* What the task requires
An exact copy of all the entries is needed, with no images in it.

Dataset entries
********************

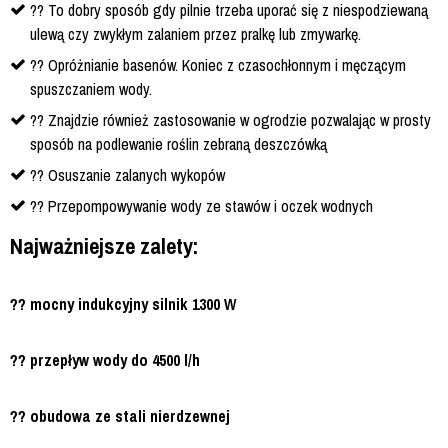
?? To dobry sposób gdy pilnie trzeba uporać się z niespodziewaną
ulewą czy zwykłym zalaniem przez pralkę lub zmywarkę.
?? Opróżnianie basenów. Koniec z czasochłonnym i męczącym
spuszczaniem wody.
?? Znajdzie również zastosowanie w ogrodzie pozwalając w prosty
sposób na podlewanie roślin zebraną deszczówką
?? Osuszanie zalanych wykopów
?? Przepompowywanie wody ze stawów i oczek wodnych
Najważniejsze zalety:
?? mocny indukcyjny silnik 1300 W
?? przepływ wody do 4500 l/h
?? obudowa ze stali nierdzewnej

********************

* Output for this task
?? To dobry sposób gdy pilnie trzeba uporać się z niespodziewaną
ulewą czy zwykłym zalaniem przez pralkę lub zmywarkę.
?? Opróżnianie basenów. Koniec z czasochłonnym i męczącym
spuszczaniem wody.
?? Znajdzie również zastosowanie w ogrodzie pozwalając w prosty
sposób na podlewanie roślin zebraną deszczówką
?? Osuszanie zalanych wykopów
?? Przepompowywanie wody ze stawów i oczek wodnych
Najważniejsze zalety:
?? mocny indukcyjny silnik 1300 W
?? przepływ wody do 4500 l/h
?? obudowa ze stali nierdzewnej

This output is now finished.